The problem is simple: when recall is used, it works by sending another email message to all the recipients of the original message that says:
[Sender] would like to recall the message [Subject]
Now, I'm sure that the idea is that the message would never be seen by the recipients and that the mail programs would just recognize some special headers and perform the recall function by deleting the original message from the recipients inbox.
In practice, that's not what happens.
What usually happens instead is that everyone who got your first message by mistake now gets this second message drawing even more attention to the mistake.
I'm sure it works on some systems somewhere, but make darned sure you understand whether or not it won't just make people take special attention to your original mistake. Much like a politician attempting to delete evidence from the internet, there's a very good chance that all it really will do is make people take even more notice of whatever it is you're attempting to hide.
There is no undo send.
Even if there were, you still run the risk of people reading the email before you hit Undo.
Once email is sent, you lose all control over it; all control.
Bottom line: make sure you really mean it when you hit Send.
(This is an update to an article originally published August 7, 2004.)

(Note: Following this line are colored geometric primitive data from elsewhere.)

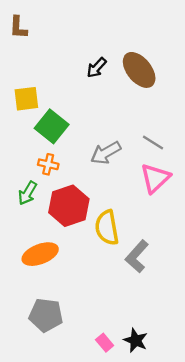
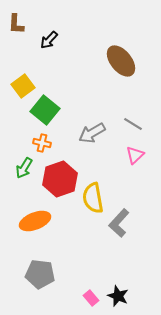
black arrow: (97, 68) -> (49, 40), moved
yellow square: (26, 99) -> (23, 86), turned -30
pink triangle: (155, 178) -> (135, 155), size x0.7

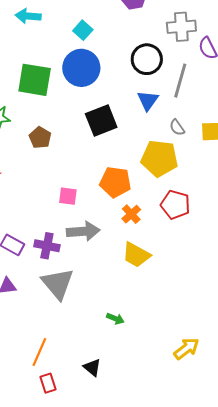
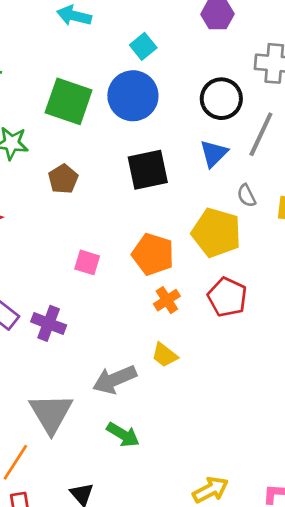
gray arrow: (83, 231) -> (115, 380), moved, turned 152
yellow trapezoid: (136, 255) -> (165, 355), size x0.7
gray triangle: (58, 284) -> (51, 413), moved
green arrow: (115, 319) -> (123, 435), size x1.4

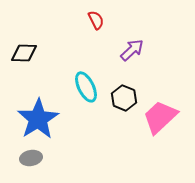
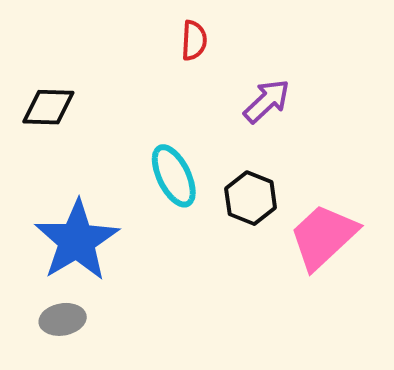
red semicircle: (96, 20) -> (194, 40), turned 30

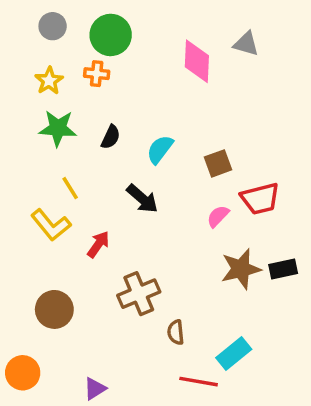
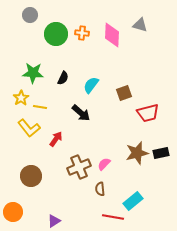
green circle: (111, 35) -> (56, 34), moved
orange cross: (97, 74) -> (82, 33), moved
yellow star: (49, 81) -> (21, 98), moved
yellow line: (70, 188) -> (40, 107), turned -48
pink semicircle: (218, 216) -> (104, 164), moved

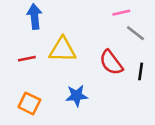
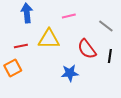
pink line: (121, 13) -> (69, 16), moved
blue star: (77, 96) -> (70, 73), moved
orange square: (29, 103) -> (13, 68), moved, turned 36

1: We normally think of web-based email services like Hotmail or Gmail having online or web-based inboxes. In reality, almost all email services provide web-based interfaces, even if they are never used. Email can appear in these web-based inboxes almost immediately.
2: Even though the entire infrastructure of email is designed to tolerate delays measured in days, and we occasionally see that, more often than not, email is currently delivered in a matter of seconds.
Article C2149 * July 26, 2012 « »
July 29, 2012 8:38 AM
I mention this only as a point of interest, but I'm sure it was possible to cancel an email between AOL subscribers. This would have been similar to the corporate email system described in your article as AOL used a proprietary email system. It wasn't possible to cancel an AOL email sent to a non-AOL address. I haven't had an AOL account for several years so I have no idea if this is still the case.
July 30, 2012 1:44 PM
There is a tracking program called ReadNotify that allows you to retract an email if it has not been opened. However it will only retract the message, not who it is from.
August 13, 2012 7:37 AM
i remember back in day, windows 95 or earlier, that we were able to tell if it was received, read, and maybe more. thanks
September 21, 2012 10:55 PM
Yes, u can delete or recall your mail before receiver read it.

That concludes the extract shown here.